= Beginning of Section =

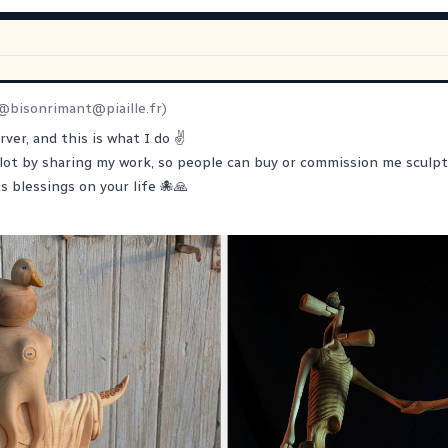
@
bisonrimant@piaille.fr
)
rver, and this is what I do ✌️
lot by sharing my work, so people can buy or commission me sculpt
s blessings on your life 🐙🙏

= End of Section =

§ **Task instructions**: What is needed is an exact copy of all the entries above, minus the pictures.

§ **Answer to this exercise**:
@
bisonrimant@piaille.fr
)
rver, and this is what I do ✌️
lot by sharing my work, so people can buy or commission me sculpt
s blessings on your life 🐙🙏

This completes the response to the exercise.